Bow Wow singles chronology
| "Let's Get Down" (2003) | "My Baby" (2003) | "Baby It's You" (2004) |

Jagged Edge singles chronology
| "Walked Outta Heaven" (2003) | "My Baby" (2003) | "What's It Like" (2004) |

= My Baby (Bow Wow song) =

My Baby is the second single of rapper Bow Wow's third studio album Unleashed (2003), featuring guest vocals by R&B group Jagged Edge. The song is about how he meets a girl, that is in an abusive relationship.

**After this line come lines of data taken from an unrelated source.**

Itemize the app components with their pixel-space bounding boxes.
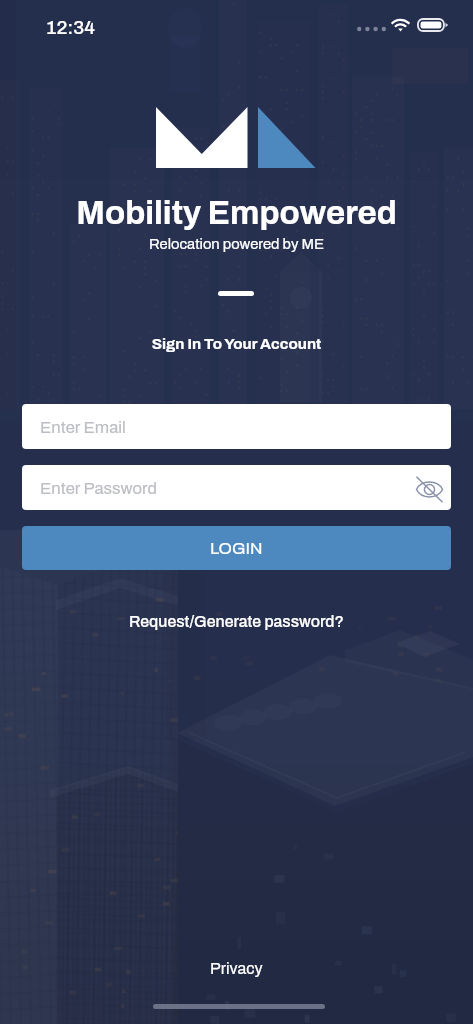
button[interactable]: Enter Email xyxy=(22,404,451,449)
button[interactable]: Request/Generate password? xyxy=(119,608,354,635)
staticText: Sign In To Your Account xyxy=(0,336,473,353)
staticText: Mobility Empowered xyxy=(0,195,473,231)
button[interactable]: Show password xyxy=(409,468,449,508)
staticText: Relocation powered by ME xyxy=(0,236,473,252)
button[interactable]: LOGIN xyxy=(22,526,451,570)
staticText: Enter Email xyxy=(40,418,126,436)
button[interactable]: Enter Password xyxy=(22,465,451,510)
staticText: 12:34 xyxy=(46,17,95,38)
staticText: LOGIN xyxy=(210,539,263,557)
staticText: Enter Password xyxy=(40,479,157,497)
button[interactable]: Privacy xyxy=(200,956,273,981)
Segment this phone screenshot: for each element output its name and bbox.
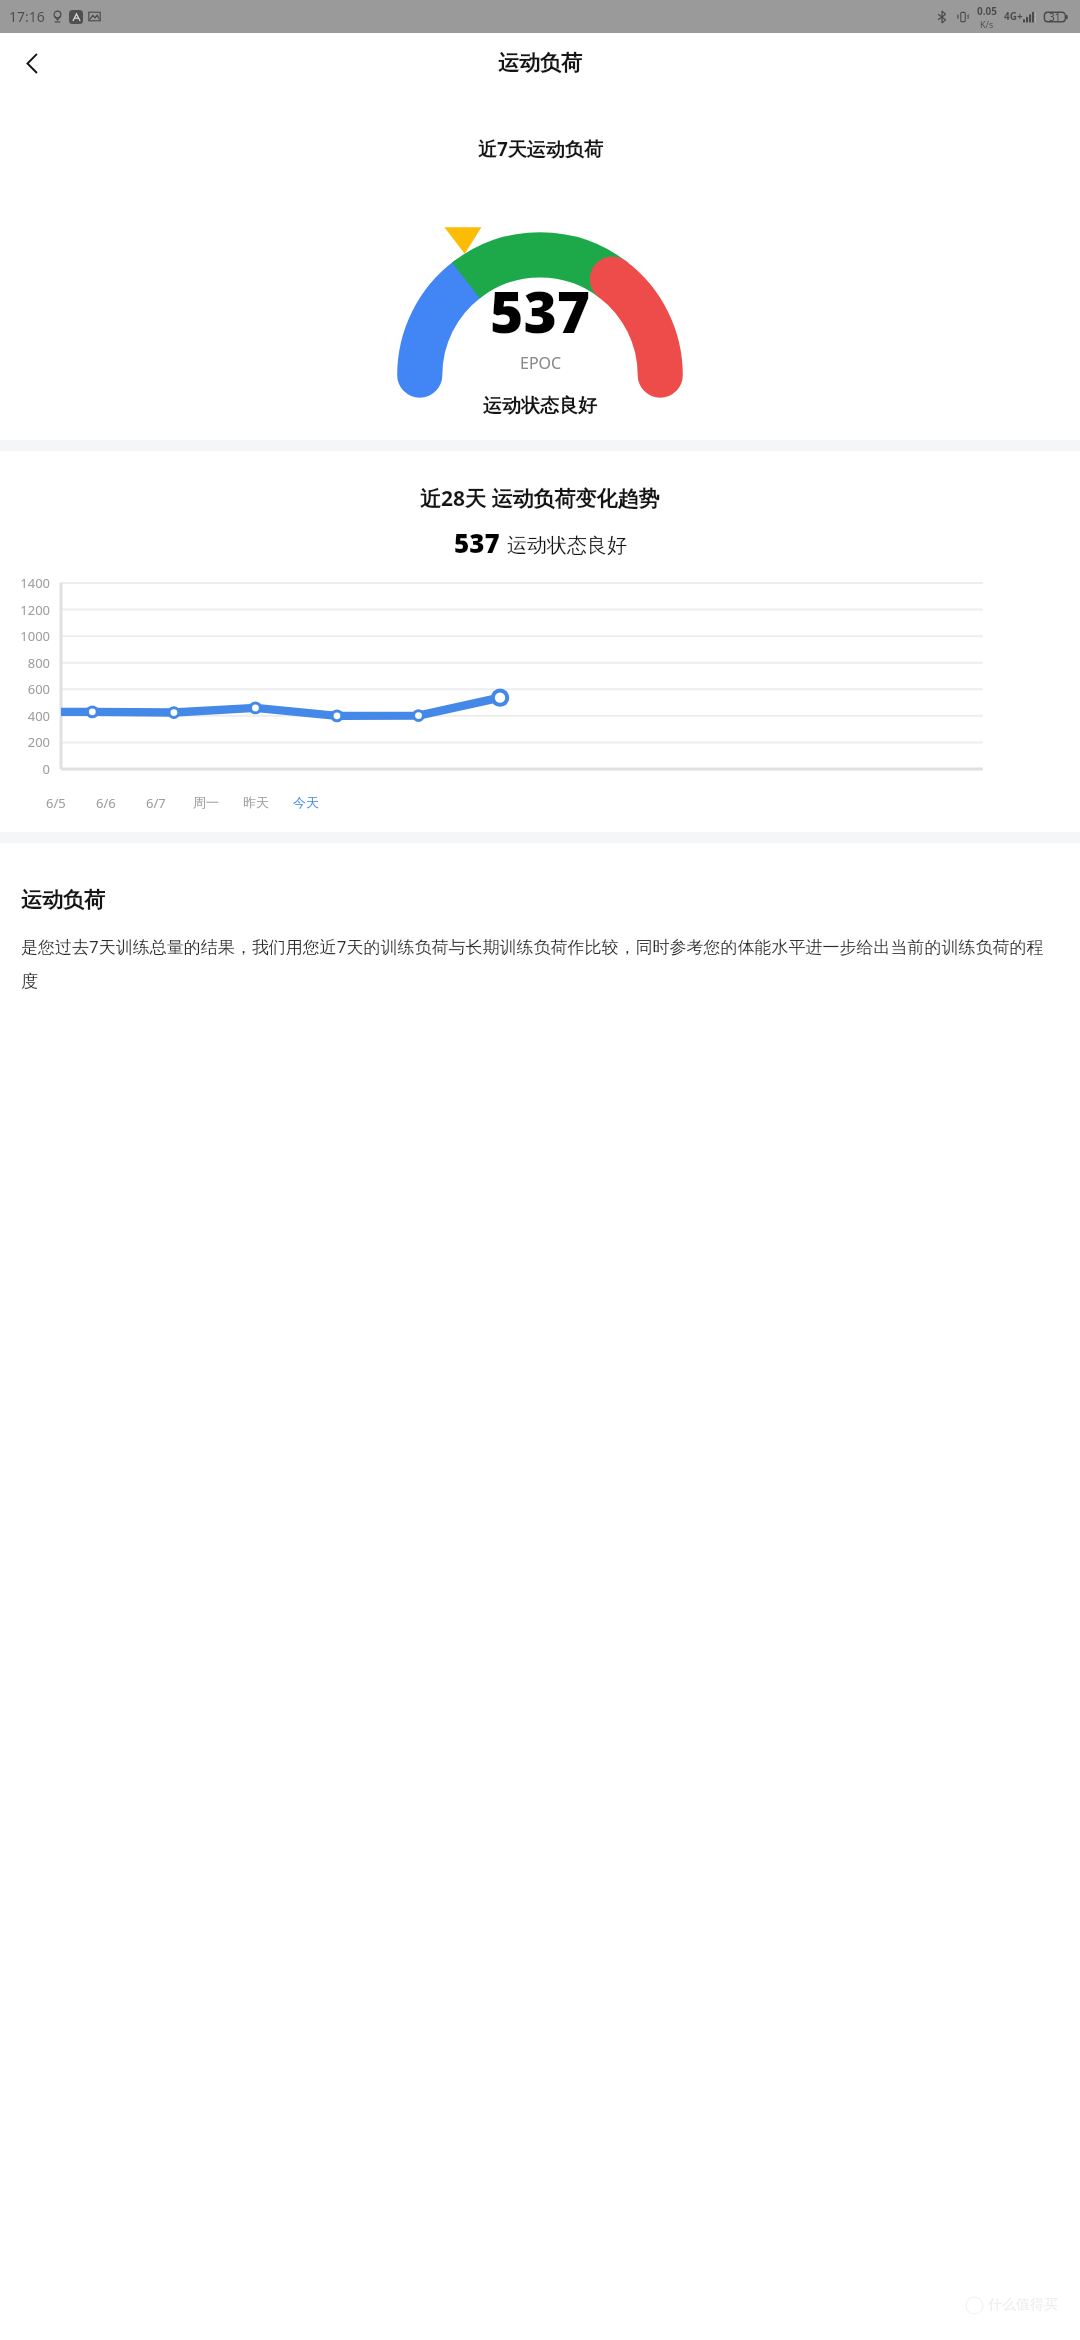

The music video features actress Davetta Sherwood and two storylines. It ends with the caption: 'Make the right choice', a message to those who are in an abusive relationship.

==Music video==
In the video, a girl called Kim (played by Sherwood) sits frustrated on the stairs and cries. Lil' Bow Wow notices her and tries to make her laugh. Before he left he gave her his phone number. Later he calls her and they start a conversation, but Kim's abusive and drunk ex-boyfriend knocks on the door.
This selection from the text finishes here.